I ran across your blog this evening and I couldn’t help becoming excited. I’ve long thought I must be the only Christian who desired an ANR within a marriage. Given how taboo this subject is already, it sometimes feels hopeless to ever find what I desire. Thank you for starting the blog. I don’t feel so weird or alone anymore!
I just came across your blog today. I can’t tell you how mind blowing it is for me to read your posts. I’ve been interested in ANR for a long time but never thought about the Biblical aspect of it as it pertains to intimacy within marriage and glorifying God.
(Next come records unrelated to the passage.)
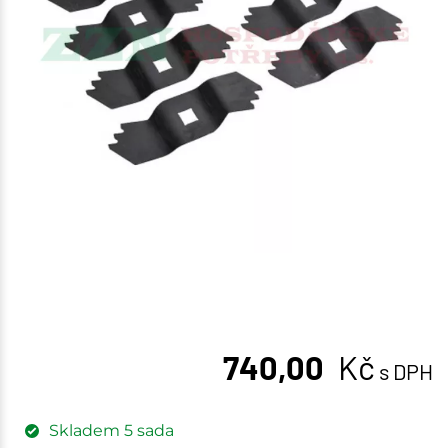
740,00
Kč
s DPH
Skladem
5
sada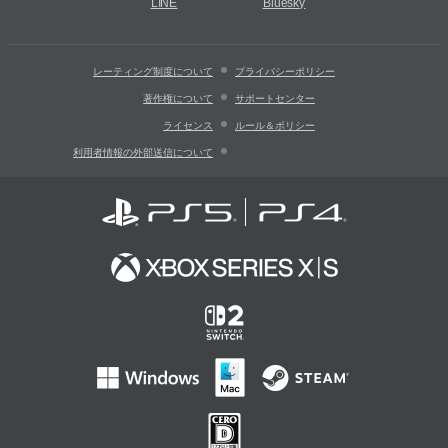
LINE
Bluesky
レーティング制度について
プライバシーポリシー
著作権について
サポートセンター
ライセンス
ルール＆ポリシー
利用者情報の外部送信について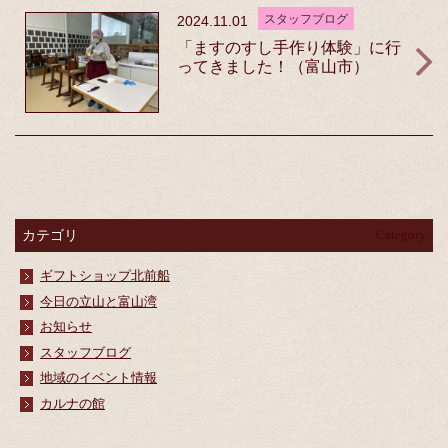
スタッフブログ
2024.11.01
「ますのすし手作り体験」に行
ってきました！（富山市）
カテゴリ
Category
ギフトショップ北前船
今日の立山と富山湾
お知らせ
スタッフブログ
地域のイベント情報
カルナの館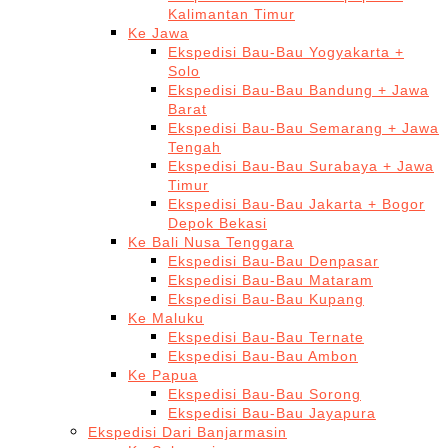
Kalimantan Timur
Ke Jawa
Ekspedisi Bau-Bau Yogyakarta +
Solo
Ekspedisi Bau-Bau Bandung + Jawa
Barat
Ekspedisi Bau-Bau Semarang + Jawa
Tengah
Ekspedisi Bau-Bau Surabaya + Jawa
Timur
Ekspedisi Bau-Bau Jakarta + Bogor
Depok Bekasi
Ke Bali Nusa Tenggara
Ekspedisi Bau-Bau Denpasar
Ekspedisi Bau-Bau Mataram
Ekspedisi Bau-Bau Kupang
Ke Maluku
Ekspedisi Bau-Bau Ternate
Ekspedisi Bau-Bau Ambon
Ke Papua
Ekspedisi Bau-Bau Sorong
Ekspedisi Bau-Bau Jayapura
Ekspedisi Dari Banjarmasin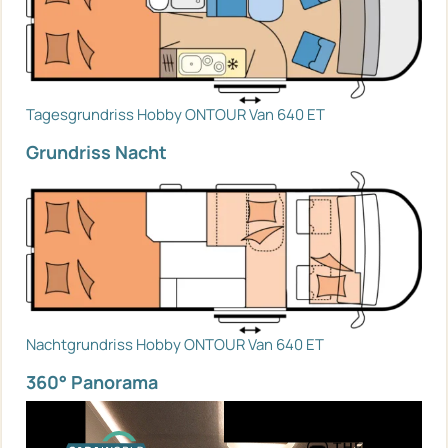
Tagesgrundriss Hobby ONTOUR Van 640 ET
Grundriss Nacht
Nachtgrundriss Hobby ONTOUR Van 640 ET
360° Panorama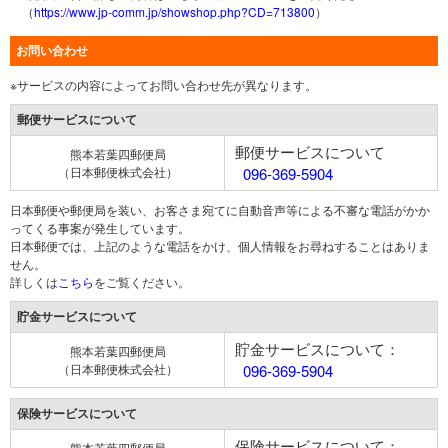
（
https://www.jp-comm.jp/showshop.php?CD=713800
）
お問い合わせ
※サービスの内容によってお問い合わせ先が異なります。
郵便サービスについて
郵便サービスについて
熊本若葉四郵便局
（日本郵便株式会社）
096-369-5904
日本郵便や郵便局を装い、お客さま宛てに自動音声等による不審な電話がかか
ってくる事案が発生しています。
日本郵便では、上記のような電話をかけ、個人情報をお尋ねすることはありま
せん。
詳しくは
こちら
をご覧ください。
貯金サービスについて
貯金サービスについて：
熊本若葉四郵便局
（日本郵便株式会社）
096-369-5904
保険サービスについて
保険サービスについて：
熊本若葉四郵便局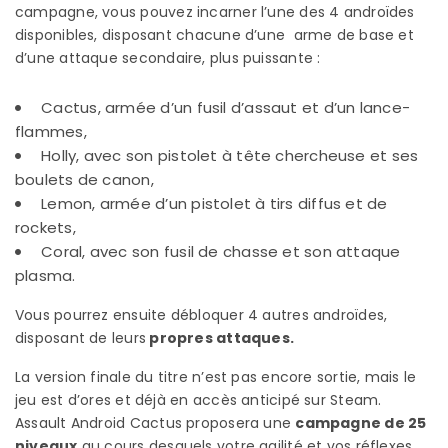
campagne, vous pouvez incarner l’une des 4 androïdes
disponibles, disposant chacune d’une arme de base et
d’une attaque secondaire, plus puissante :
Cactus, armée d’un fusil d’assaut et d’un lance-
flammes,
Holly, avec son pistolet à tête chercheuse et ses
boulets de canon,
Lemon, armée d’un pistolet à tirs diffus et de
rockets,
Coral, avec son fusil de chasse et son attaque
plasma.
Vous pourrez ensuite débloquer 4 autres androïdes,
disposant de leurs
propres attaques.
La version finale du titre n’est pas encore sortie, mais le
jeu est d’ores et déjà en accès anticipé sur Steam.
Assault Android Cactus proposera une
campagne de 25
niveaux
au cours desquels votre agilité et vos réflexes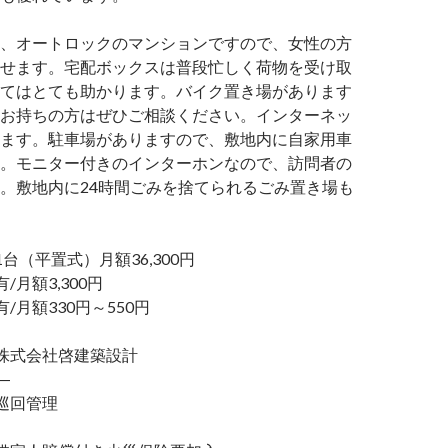
、オートロックのマンションですので、女性の方
せます。宅配ボックスは普段忙しく荷物を受け取
てはとても助かります。バイク置き場があります
お持ちの方はぜひご相談ください。インターネッ
ます。駐車場がありますので、敷地内に自家用車
。モニター付きのインターホンなので、訪問者の
。敷地内に24時間ごみを捨てられるごみ置き場も
（平置式）月額36,300円
/月額3,300円
月額330円～550円
式会社啓建築設計
―
巡回管理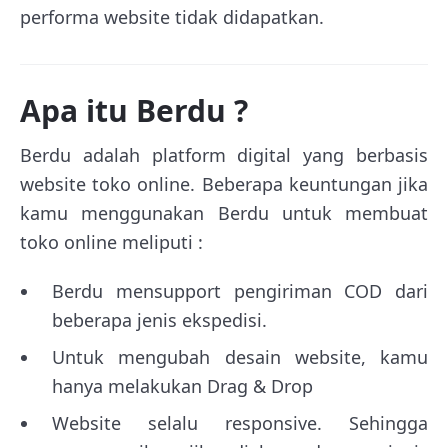
performa website tidak didapatkan.
Apa itu Berdu ?
Berdu adalah platform digital yang berbasis
website toko online. Beberapa keuntungan jika
kamu menggunakan Berdu untuk membuat
toko online meliputi :
Berdu mensupport pengiriman COD dari
beberapa jenis ekspedisi.
Untuk mengubah desain website, kamu
hanya melakukan Drag & Drop
Website selalu responsive. Sehingga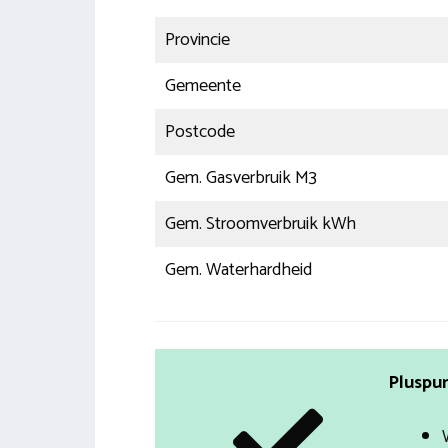
Provincie
Gemeente
Postcode
Gem. Gasverbruik M3
Gem. Stroomverbruik kWh
Gem. Waterhardheid
Pluspun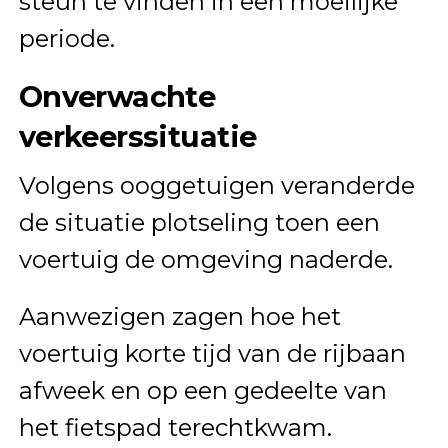
steun te vinden in een moeilijke
periode.
Onverwachte
verkeerssituatie
Volgens ooggetuigen veranderde
de situatie plotseling toen een
voertuig de omgeving naderde.
Aanwezigen zagen hoe het
voertuig korte tijd van de rijbaan
afweek en op een gedeelte van
het fietspad terechtkwam.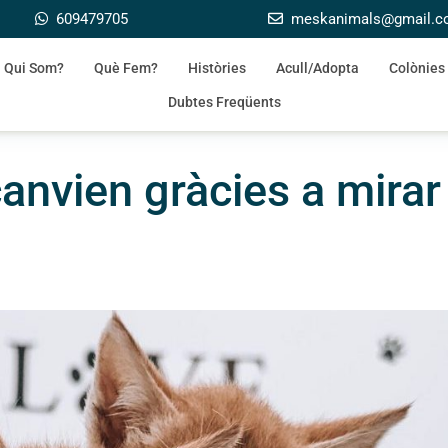
609479705
meskanimals@gmail.
Qui Som?
Què Fem?
Històries
Acull/Adopta
Colònies
Dubtes Freqüents
anvien gràcies a mirar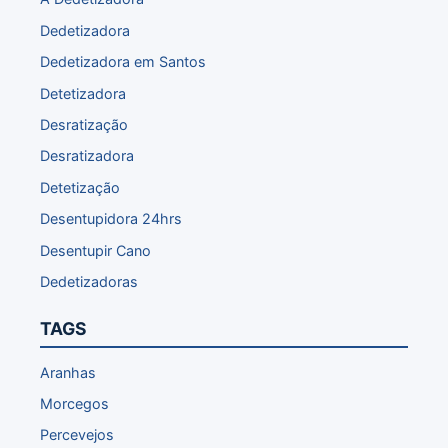
Dedetizadora
Dedetizadora em Santos
Detetizadora
Desratização
Desratizadora
Detetização
Desentupidora 24hrs
Desentupir Cano
Dedetizadoras
TAGS
Aranhas
Morcegos
Percevejos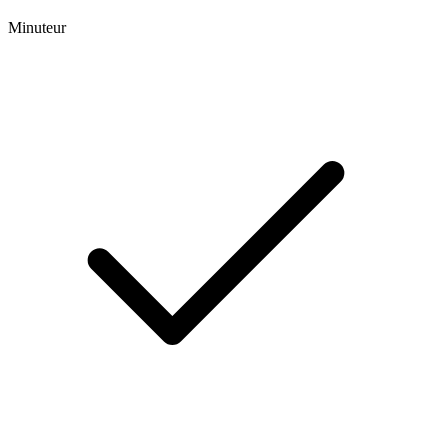
Minuteur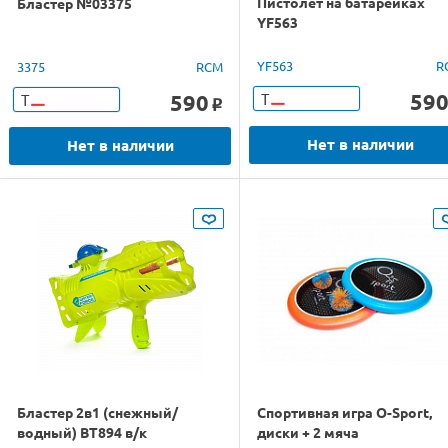
Пистолет на батарейках
Бластер №03375
YF563
YF563
R
3375
RCM
59
590
Т
Т
o
Нет в наличии
Нет в наличии
Бластер 2в1 (снежный/
Спортивная игра O-Sport,
водный) BT894 в/к
диски + 2 мяча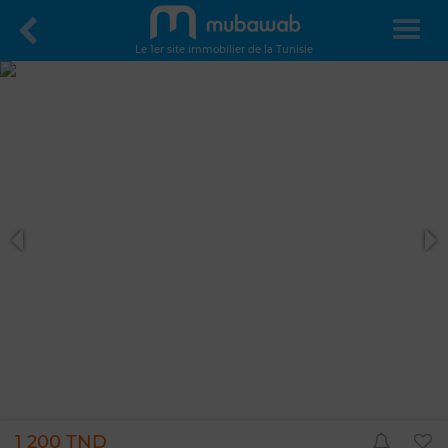
Le 1er site immobilier de la Tunisie
1 200 TND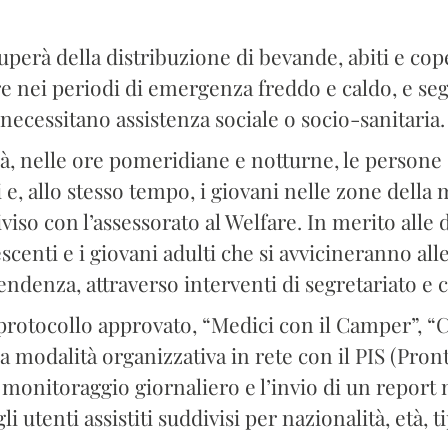
uperà della distribuzione di bevande, abiti e cop
are nei periodi di emergenza freddo e caldo, e se
 necessitano assistenza sociale o socio-sanitaria.
à, nelle ore pomeridiane e notturne, le persone
 e, allo stesso tempo, i giovani nelle zone dell
viso con l’assessorato al Welfare. In merito alle
enti e i giovani adulti che si avvicineranno alle 
endenza, attraverso interventi di segretariato e 
rotocollo approvato, “Medici con il Camper”, “C
 modalità organizzativa in rete con il PIS (Pron
l monitoraggio giornaliero e l’invio di un report 
i utenti assistiti suddivisi per nazionalità, età, t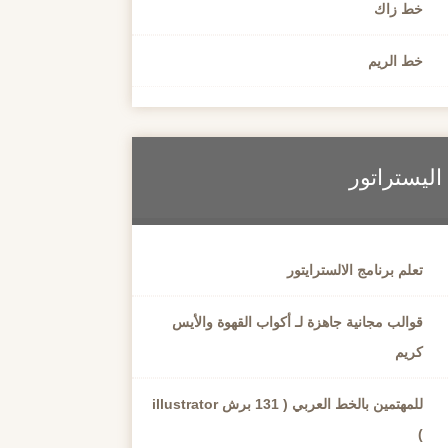
خط زاك
خط الريم
اليستراتور
تعلم برنامج الالسترايتور
قوالب مجانية جاهزة لـ أكواب القهوة والأيس
كريم
للمهتمين بالخط العربي ( 131 برش illustrator
)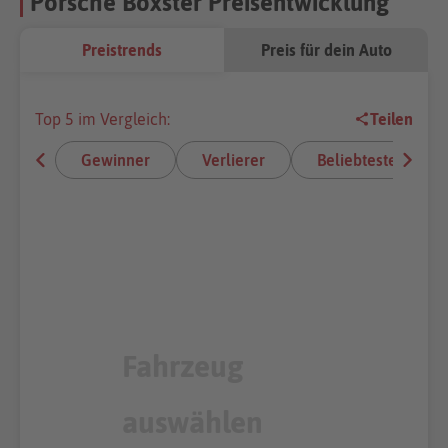
Porsche Boxster Preisentwicklung
Preistrends
Preis für dein Auto
Top 5 im Vergleich:
Teilen
Gewinner
Verlierer
Beliebteste E-Aut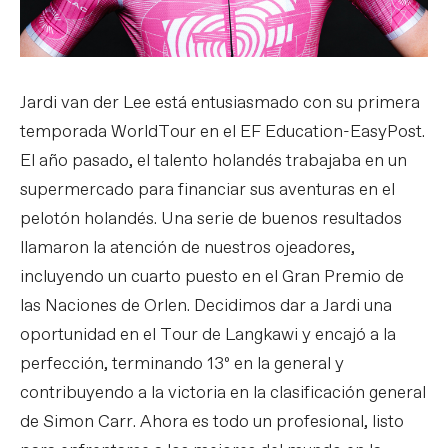
Jardi van der Lee está entusiasmado con su primera
temporada WorldTour en el EF Education-EasyPost.
El año pasado, el talento holandés trabajaba en un
supermercado para financiar sus aventuras en el
pelotón holandés. Una serie de buenos resultados
llamaron la atención de nuestros ojeadores,
incluyendo un cuarto puesto en el Gran Premio de
las Naciones de Orlen. Decidimos dar a Jardi una
oportunidad en el Tour de Langkawi y encajó a la
perfección, terminando 13º en la general y
contribuyendo a la victoria en la clasificación general
de Simon Carr. Ahora es todo un profesional, listo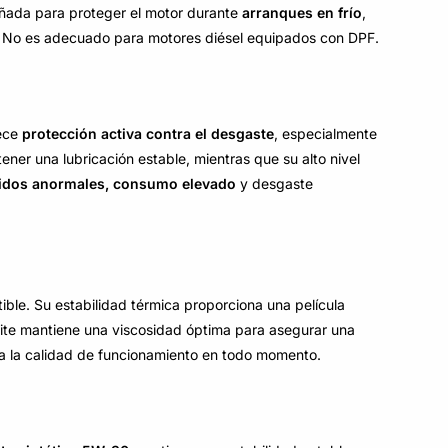
eñada para proteger el motor durante
arranques en frío
,
. No es adecuado para motores diésel equipados con DPF.
rece
protección activa contra el desgaste
, especialmente
er una lubricación estable, mientras que su alto nivel
uidos anormales, consumo elevado
y desgaste
ble. Su estabilidad térmica proporciona una película
ceite mantiene una viscosidad óptima para asegurar una
ora la calidad de funcionamiento en todo momento.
And you quote John MacArthur, who is my pastor?! Seriously, it’s mind blowing.
[A]s a Christian with a curiosity, I certainly appreciate your message and dedication to the subject without making me feel like a deviant perv. I enjoy being able to explore and read about ANR’s in an environment like the one you’ve created.
Really enjoyed your articles as I found your site last night. Thankful for the modesty and prudence…[m]ay God give you a righteous wife who will be your fountain of blessing.
I’d like to first thank you readers for all the emails you send. I’m very happy that my writing is a blessing to other believers.
Since these missives are coming at an increasing rate, there’s something I want to make clear as I’ve gotten a few emails that have warranted this.
Because this blog’s content is erotic in nature doesn’t mean readers are free to be too descriptive in their correspondence. Let’s get something straight: this first and foremost isn’t a blog about ANR, it is a blog about Jesus Christ. View this webspace as a thoroughly Christian, Spirit-led, Bible-saturated discussion of sexual intimacy. Approach it how you would approach talking about sex to a godly person at your church. Or with your Christian neighbor with whom you enjoy cordial relations, for readers who don’t go to church.
Regrettably, a few readers seem to think this is their secret outlet for ‘talking dirty’.
The two types of email I don’t appreciate are:
- Those that give too much detail in describing male-female sexual intimacy, and
- Any emails that vividly describe female sexuality.
One of the grateful readers I quoted above asked “Do you think it is wrong/sinful to try to relactate in the sincere hope that a husband will like and desire it, after he said he wasn’t interested a few years ago?”
Notice she didn’t ask “should I relactate for him in hopes that he will place his mouth on my ____, stroke repeatedly with his ____ and love it?” I’m thankful that she left the proverbial filters on and graphic details off.
This is very important so please focus more on concepts and relationships, not verbs or too much detail. We’re all adults here and can handle questions about sex, and I’d love to answer as many of your questions as possible, but please let’s try to keep it godly. Let’s avoid sending anything about the raw, graphic meeting between any two erogenous body parts, or about uncensored female sexuality. I’m a Christian man who takes his purity seriously.
With all that said, please keep the emails coming. I love communicating with you and I’m very thankful for all the people I have chatted with in the two years of this blog’s existence. I greatly look forward to receiving more feedback on how to better serve you.
God bless you all.
Make every effort to live in peace with everyone and to be holy; without holiness no one will see the Lord.